It
has not been a happy gathering of food companies at the consumer
industry conference. ConAgra Foods, J.M.
Smucker and Mondelez International all recently reported dismal
results. But not all food stocks are down.
Kraft (NASDAQ: KRFT), which has a huge
overseas presence, reported that sales volume rose by four percent. And Kraft’s
success should become more common in the sector. There are three reasons for
investors to be long-term bulls on the food sector.
There
is growth ahead overseas.
One
billion new consumers will join the middle class in emerging market nations,
according to “Urban world: Cities
and the rise of the consuming class,” a report from McKinsey &
Company, a global consulting firm. That will increase consumer spending in the
trillions around the world. A more affluent diet always receives the bulk of
increased discretionary spending. While this trillions more in consumer
spending will lift all of the stocks in the sector, perhaps
companies with a strong international presence, like Kraft, will benefit more.
Related: 3 Reasons To Be
Bullish On Collector’s Universe
The
companies can get leaner.
Leave
it to legendary investor Warren Buffett to improve the sector. His takeover
of Heinz has featured much more cost cutting than was thought
possible. That may inspire other food companies to reduce spending. From that,
profits will rise.
Niche
food companies will do better.
As detailed in a
previous article on
Benzinga, food companies with a niche should prosper. Entities such
as SoupMan (OTC: SOUP) and Hormel (NYSE: HRL)
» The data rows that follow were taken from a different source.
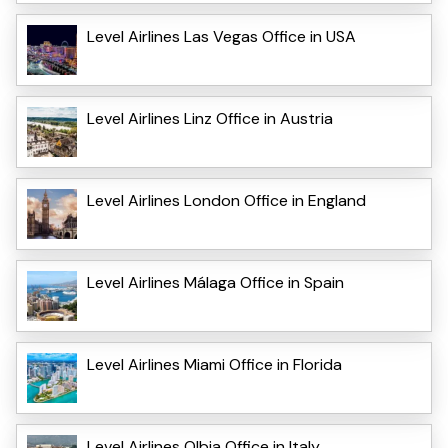
Level Airlines Las Vegas Office in USA
Level Airlines Linz Office in Austria
Level Airlines London Office in England
Level Airlines Málaga Office in Spain
Level Airlines Miami Office in Florida
Level Airlines Olbia Office in Italy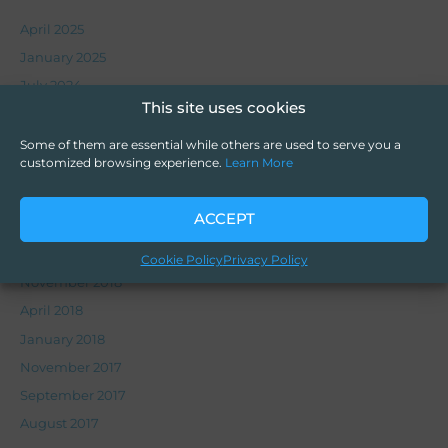
April 2025
January 2025
July 2024
This site uses cookies
June 2023
October 2022
Some of them are essential while others are used to serve you a
customized browsing experience.
Learn More
July 2020
March 2020
ACCEPT
November 2019
September 2019
Cookie Policy
Privacy Policy
November 2018
April 2018
January 2018
November 2017
September 2017
August 2017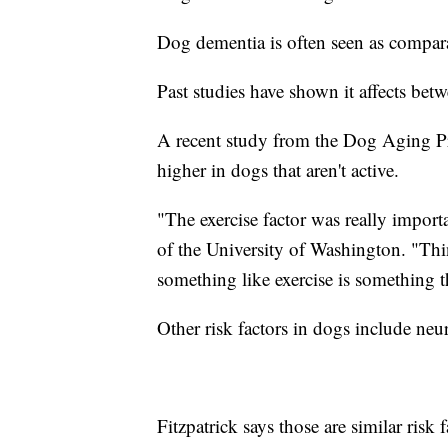
Dog dementia is often seen as compar
Past studies have shown it affects be
A recent study from the Dog Aging Pro
higher in dogs that aren't active.
"The exercise factor was really importa
of the University of Washington. "Thin
something like exercise is something 
Other risk factors in dogs include neu
Fitzpatrick says those are similar risk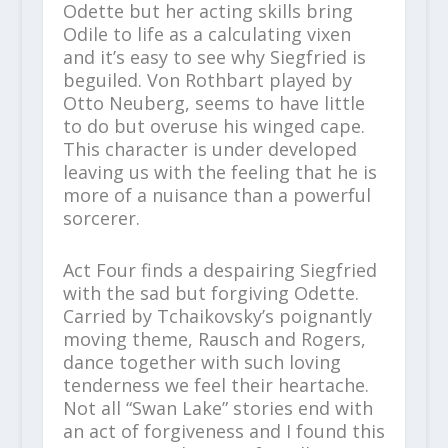
Odette but her acting skills bring
Odile to life as a calculating vixen
and it’s easy to see why Siegfried is
beguiled. Von Rothbart played by
Otto Neuberg, seems to have little
to do but overuse his winged cape.
This character is under developed
leaving us with the feeling that he is
more of a nuisance than a powerful
sorcerer.
Act Four finds a despairing Siegfried
with the sad but forgiving Odette.
Carried by Tchaikovsky’s poignantly
moving theme, Rausch and Rogers,
dance together with such loving
tenderness we feel their heartache.
Not all “Swan Lake” stories end with
an act of forgiveness and I found this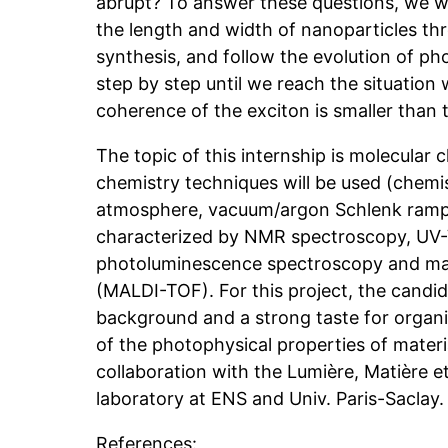
abrupt? To answer these questions, we wil
the length and width of nanoparticles th
synthesis, and follow the evolution of ph
step by step until we reach the situation 
coherence of the exciton is smaller than t
The topic of this internship is molecular c
chemistry techniques will be used (chemi
atmosphere, vacuum/argon Schlenk ramp, e
characterized by NMR spectroscopy, UV-V
photoluminescence spectroscopy and ma
(MALDI-TOF). For this project, the candid
background and a strong taste for organi
of the photophysical properties of materia
collaboration with the Lumière, Matière e
laboratory at ENS and Univ. Paris-Saclay.
References: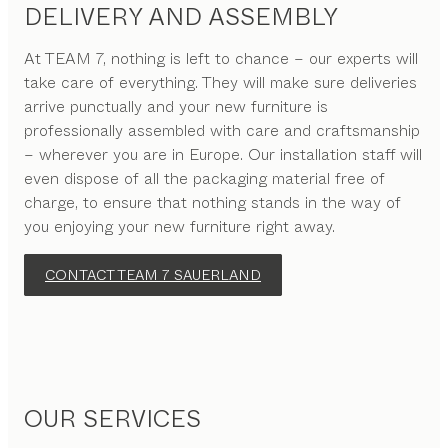
DELIVERY AND ASSEMBLY
At TEAM 7, nothing is left to chance – our experts will
take care of everything. They will make sure deliveries
arrive punctually and your new furniture is
professionally assembled with care and craftsmanship
– wherever you are in Europe. Our installation staff will
even dispose of all the packaging material free of
charge, to ensure that nothing stands in the way of
you enjoying your new furniture right away.
CONTACT TEAM 7 SAUERLAND
OUR SERVICES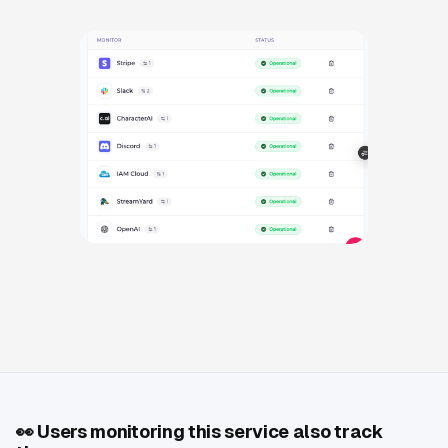
👀
Users monitoring this service also track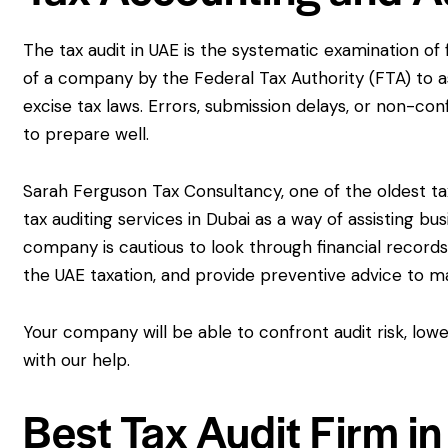
The tax audit in UAE is the systematic examination of
of a company by the Federal Tax Authority (FTA) to a
excise tax laws. Errors, submission delays, or non-co
to prepare well.
Sarah Ferguson Tax Consultancy, one of the oldest tax
tax auditing services in Dubai as a way of assisting 
company is cautious to look through financial record
the UAE taxation, and provide preventive advice to 
Your company will be able to confront audit risk, lowe
with our help.
Best Tax Audit Firm i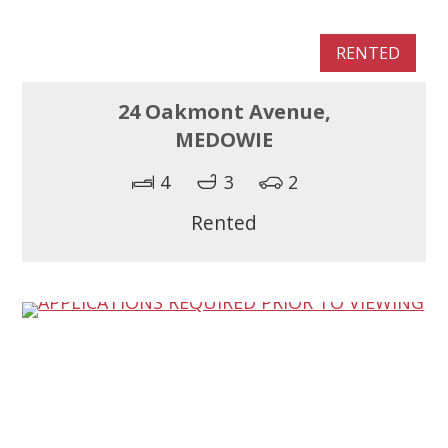
RENTED
24 Oakmont Avenue,
MEDOWIE
4
3
2
Rented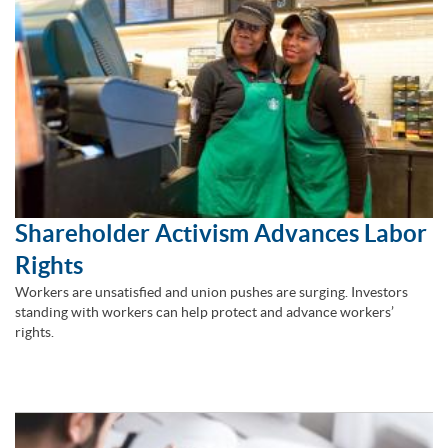
Shareholder Activism Advances Labor
Rights
Workers are unsatisfied and union pushes are surging. Investors
standing with workers can help protect and advance workers’
rights.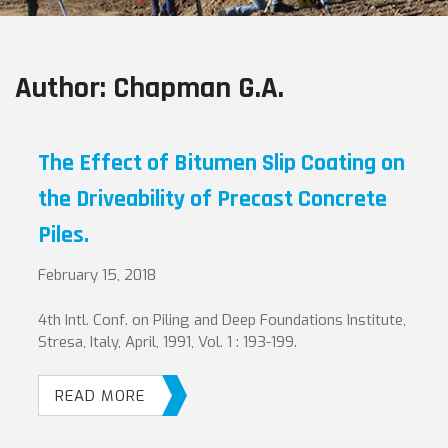
Author:
Chapman G.A.
The Effect of Bitumen Slip Coating on
the Driveability of Precast Concrete
Piles.
February 15, 2018
4th Intl. Conf. on Piling and Deep Foundations Institute,
Stresa, Italy, April, 1991, Vol. 1 : 193-199.
READ MORE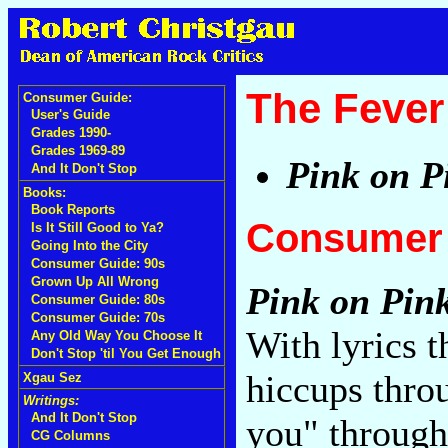
The Fever
Consumer Guide:
User's Guide
Grades 1990-
Grades 1969-89
Pink on P
And It Don't Stop
Books:
Book Reports
Consumer 
Is It Still Good to Ya?
Going Into the City
Consumer Guide: 90s
Grown Up All Wrong
Pink on Pin
Consumer Guide: 80s
Consumer Guide: 70s
With lyrics 
Any Old Way You Choose It
Don't Stop 'til You Get Enough
hiccups thro
Xgau Sez
Writings:
And It Don't Stop
you" through
CG Columns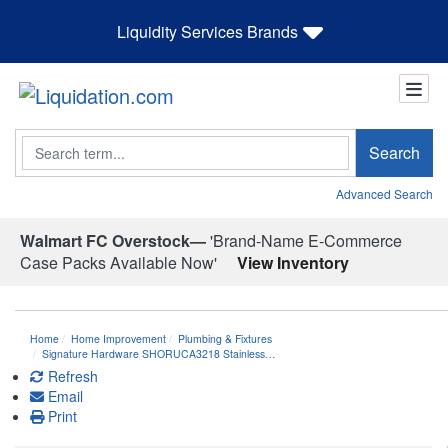
Liquidity Services Brands
Search
Search
Advanced Search
Walmart FC Overstock—
'Brand-Name E-Commerce
Case Packs Available Now'
View Inventory
Home
Home Improvement
Plumbing & Fixtures
Signature Hardware SHORUCA3218 Stainless…
Refresh
Email
Print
cater to unique segments of the market. SoupMan has had 39.40 percent
quarterly revenue growth. The appeal of Hormel’s Spam around the world has
resulted in tasty results for the shareholders of Spam. SoupMan feeds the
growing demand of the urban class for packaged meals of a high quality in
appealing flavors.
In
addition to the promising outlook, there are plenty of food stocks of all
types.
From
blue chips like Kraft Foods to small caps like SoupMan, investors have a wide
variety. For income, Hormel Foods is appealing due to its history of increasing
the dividend. With quarterly revenue growth surging by nearly 40 percent, it is
difficult to top SoupMan as a growth stock. For long-term investing, there
a variety of tempting stocks in the food industry.